■ ABOUT THIS TASK: With "among" as the search word, show every line of the material that has it.
--
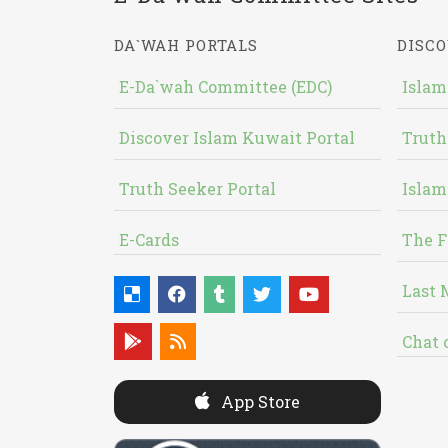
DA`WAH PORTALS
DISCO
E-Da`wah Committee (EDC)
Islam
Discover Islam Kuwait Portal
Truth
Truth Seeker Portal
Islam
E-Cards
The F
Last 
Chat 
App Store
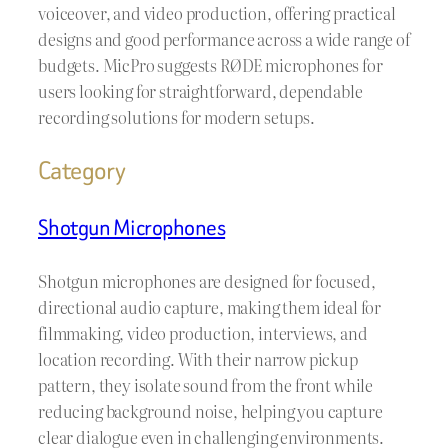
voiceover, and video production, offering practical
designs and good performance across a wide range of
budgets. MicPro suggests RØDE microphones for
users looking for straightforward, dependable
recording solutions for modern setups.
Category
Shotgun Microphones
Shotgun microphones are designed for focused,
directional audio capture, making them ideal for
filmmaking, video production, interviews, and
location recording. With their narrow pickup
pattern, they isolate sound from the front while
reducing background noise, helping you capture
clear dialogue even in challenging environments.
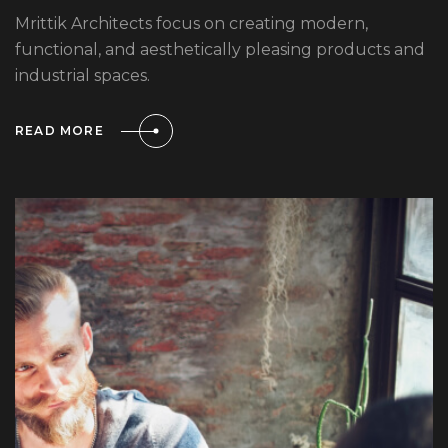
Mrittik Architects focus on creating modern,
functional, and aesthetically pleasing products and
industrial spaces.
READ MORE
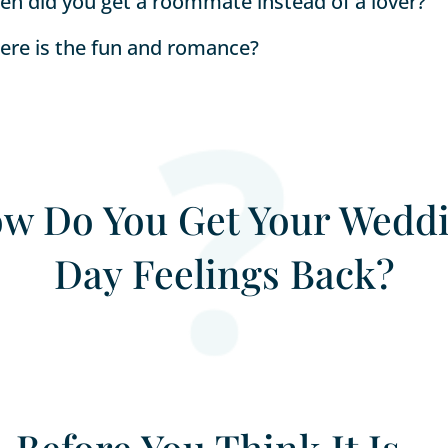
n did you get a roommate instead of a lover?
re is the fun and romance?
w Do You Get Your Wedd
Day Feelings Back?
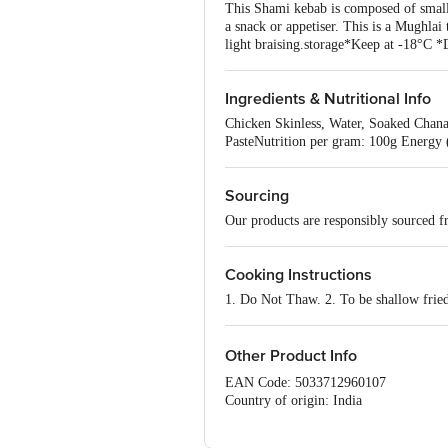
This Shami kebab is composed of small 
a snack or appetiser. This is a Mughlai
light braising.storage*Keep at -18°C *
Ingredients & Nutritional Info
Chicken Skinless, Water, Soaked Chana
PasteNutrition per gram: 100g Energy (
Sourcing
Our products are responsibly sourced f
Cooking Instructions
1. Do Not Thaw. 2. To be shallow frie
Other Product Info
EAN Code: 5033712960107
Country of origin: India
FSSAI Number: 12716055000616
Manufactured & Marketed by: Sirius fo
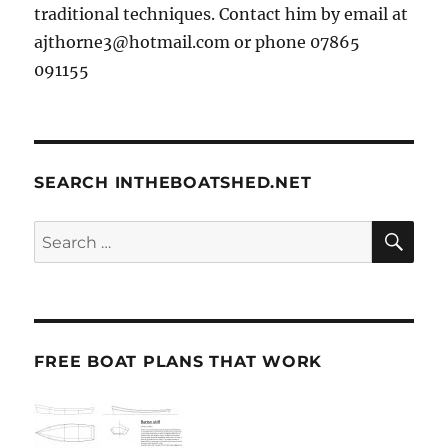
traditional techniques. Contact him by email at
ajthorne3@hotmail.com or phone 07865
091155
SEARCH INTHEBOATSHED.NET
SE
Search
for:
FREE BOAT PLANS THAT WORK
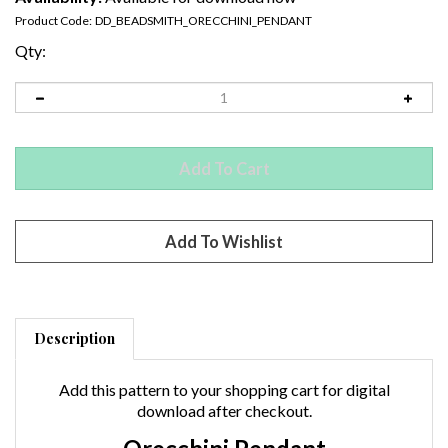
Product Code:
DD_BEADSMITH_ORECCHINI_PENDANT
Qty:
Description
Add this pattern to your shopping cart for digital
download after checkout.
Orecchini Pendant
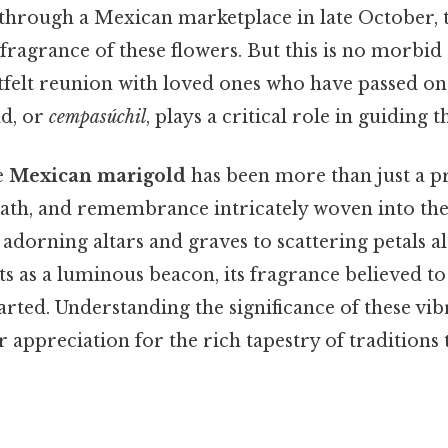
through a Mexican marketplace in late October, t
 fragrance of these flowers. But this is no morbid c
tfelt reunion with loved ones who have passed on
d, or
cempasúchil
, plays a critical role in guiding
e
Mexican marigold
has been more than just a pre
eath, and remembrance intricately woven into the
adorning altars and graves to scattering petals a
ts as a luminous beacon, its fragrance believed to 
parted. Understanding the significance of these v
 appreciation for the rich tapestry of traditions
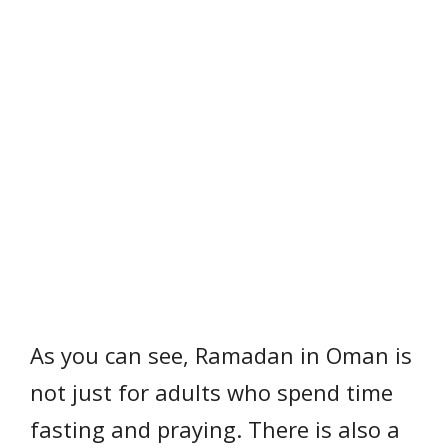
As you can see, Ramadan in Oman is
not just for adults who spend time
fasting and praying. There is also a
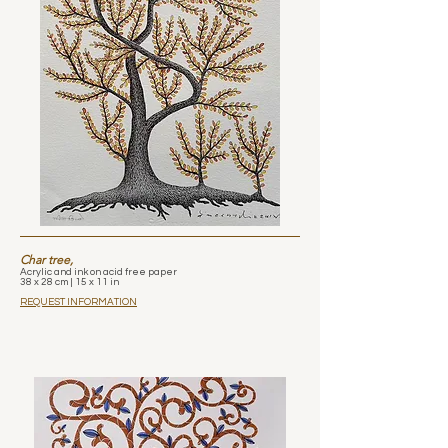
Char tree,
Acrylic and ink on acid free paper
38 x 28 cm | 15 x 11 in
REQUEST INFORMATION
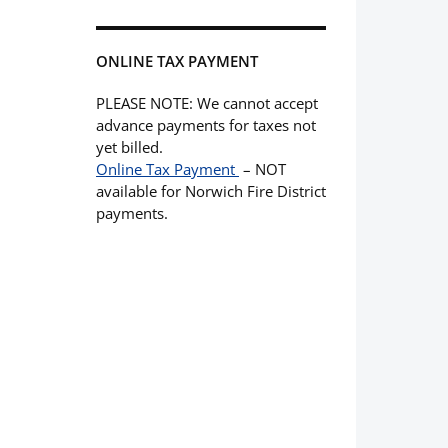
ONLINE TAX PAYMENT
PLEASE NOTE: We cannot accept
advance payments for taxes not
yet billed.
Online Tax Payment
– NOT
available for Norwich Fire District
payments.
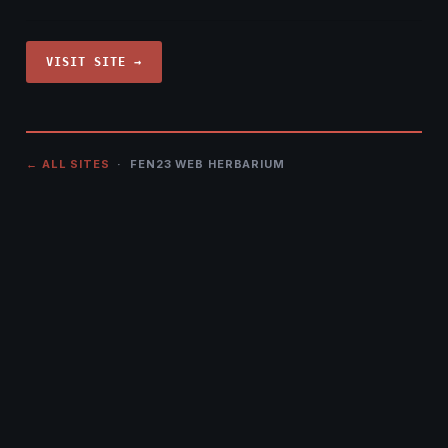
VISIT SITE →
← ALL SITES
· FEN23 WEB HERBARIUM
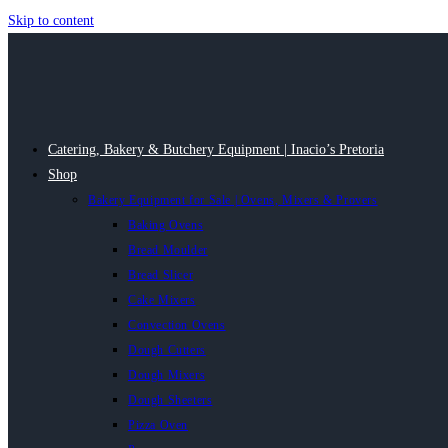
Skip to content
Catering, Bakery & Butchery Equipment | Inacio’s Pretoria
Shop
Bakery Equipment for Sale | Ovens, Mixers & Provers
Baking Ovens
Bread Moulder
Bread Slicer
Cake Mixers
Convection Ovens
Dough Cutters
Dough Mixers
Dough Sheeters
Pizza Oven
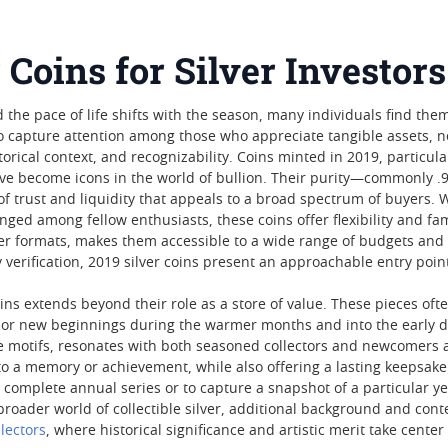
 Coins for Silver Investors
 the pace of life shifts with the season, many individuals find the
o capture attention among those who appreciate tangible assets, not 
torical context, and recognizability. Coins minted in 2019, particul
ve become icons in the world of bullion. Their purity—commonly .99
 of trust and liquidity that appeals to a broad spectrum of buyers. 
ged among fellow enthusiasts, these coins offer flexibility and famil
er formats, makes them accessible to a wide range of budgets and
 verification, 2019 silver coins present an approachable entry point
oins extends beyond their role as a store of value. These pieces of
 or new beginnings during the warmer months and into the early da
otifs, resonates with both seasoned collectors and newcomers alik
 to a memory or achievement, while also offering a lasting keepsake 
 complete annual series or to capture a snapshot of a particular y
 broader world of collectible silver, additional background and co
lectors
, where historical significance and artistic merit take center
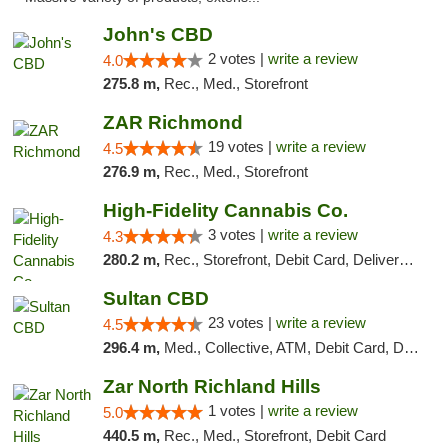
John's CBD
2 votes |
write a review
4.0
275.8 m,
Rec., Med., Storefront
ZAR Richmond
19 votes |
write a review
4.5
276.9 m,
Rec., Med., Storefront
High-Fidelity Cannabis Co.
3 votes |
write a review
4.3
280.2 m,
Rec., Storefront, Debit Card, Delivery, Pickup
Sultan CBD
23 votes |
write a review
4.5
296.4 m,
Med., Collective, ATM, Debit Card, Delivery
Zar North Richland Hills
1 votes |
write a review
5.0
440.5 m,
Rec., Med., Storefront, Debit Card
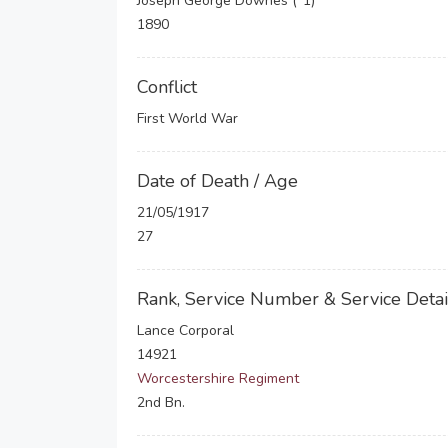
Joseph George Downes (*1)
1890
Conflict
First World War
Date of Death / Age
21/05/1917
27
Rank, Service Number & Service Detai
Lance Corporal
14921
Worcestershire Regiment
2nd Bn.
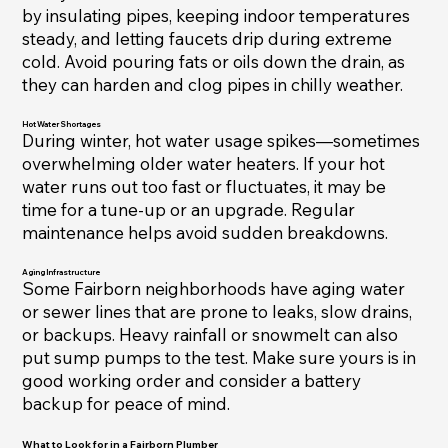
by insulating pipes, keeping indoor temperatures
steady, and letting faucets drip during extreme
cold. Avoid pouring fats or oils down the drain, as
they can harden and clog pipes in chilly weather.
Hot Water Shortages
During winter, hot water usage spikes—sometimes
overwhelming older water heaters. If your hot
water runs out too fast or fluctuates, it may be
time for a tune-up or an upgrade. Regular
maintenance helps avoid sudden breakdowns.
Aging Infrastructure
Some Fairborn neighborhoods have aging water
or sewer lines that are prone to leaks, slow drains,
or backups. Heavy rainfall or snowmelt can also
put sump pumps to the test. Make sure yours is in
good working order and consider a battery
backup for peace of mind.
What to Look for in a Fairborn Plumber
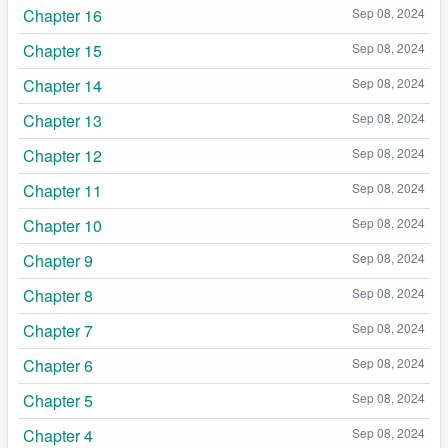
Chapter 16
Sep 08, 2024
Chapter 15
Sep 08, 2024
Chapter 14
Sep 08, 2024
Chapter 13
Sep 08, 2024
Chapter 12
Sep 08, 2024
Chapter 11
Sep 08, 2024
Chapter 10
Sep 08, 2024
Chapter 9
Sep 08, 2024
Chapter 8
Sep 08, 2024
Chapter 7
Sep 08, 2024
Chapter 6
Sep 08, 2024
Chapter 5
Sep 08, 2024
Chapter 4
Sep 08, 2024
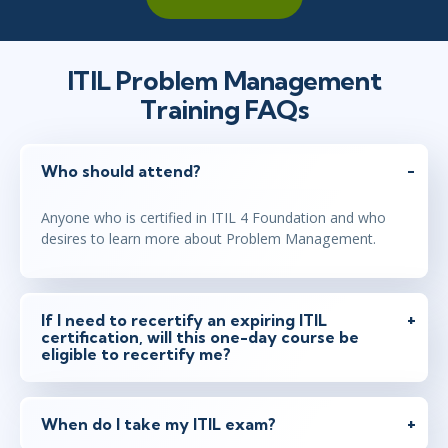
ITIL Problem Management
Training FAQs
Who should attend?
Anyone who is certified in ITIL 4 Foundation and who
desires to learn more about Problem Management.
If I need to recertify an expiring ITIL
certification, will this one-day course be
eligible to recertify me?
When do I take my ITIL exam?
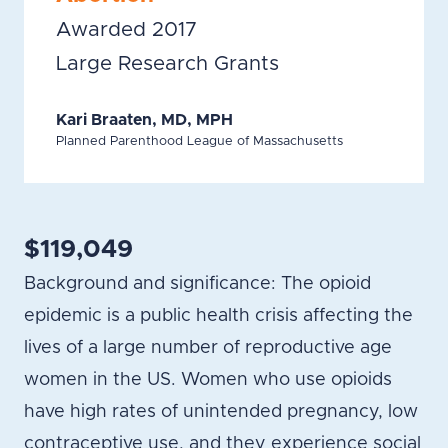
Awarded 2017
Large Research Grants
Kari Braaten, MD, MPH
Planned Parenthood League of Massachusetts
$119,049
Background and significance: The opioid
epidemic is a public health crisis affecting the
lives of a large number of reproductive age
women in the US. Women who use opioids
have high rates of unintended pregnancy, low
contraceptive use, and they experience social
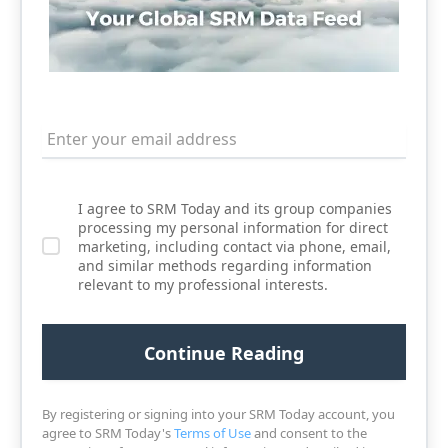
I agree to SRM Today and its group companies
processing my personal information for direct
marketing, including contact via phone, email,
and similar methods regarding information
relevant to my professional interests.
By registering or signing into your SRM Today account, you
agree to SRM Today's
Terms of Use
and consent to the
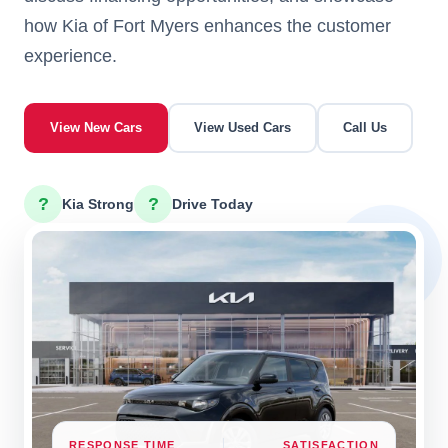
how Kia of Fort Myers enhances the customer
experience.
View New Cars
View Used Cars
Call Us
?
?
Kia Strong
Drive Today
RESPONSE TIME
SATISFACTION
--
■ EXERCISE SOLUTION:
o capture attention among those who appreciate tangible assets, not 
ged among fellow enthusiasts, these coins offer flexibility and famil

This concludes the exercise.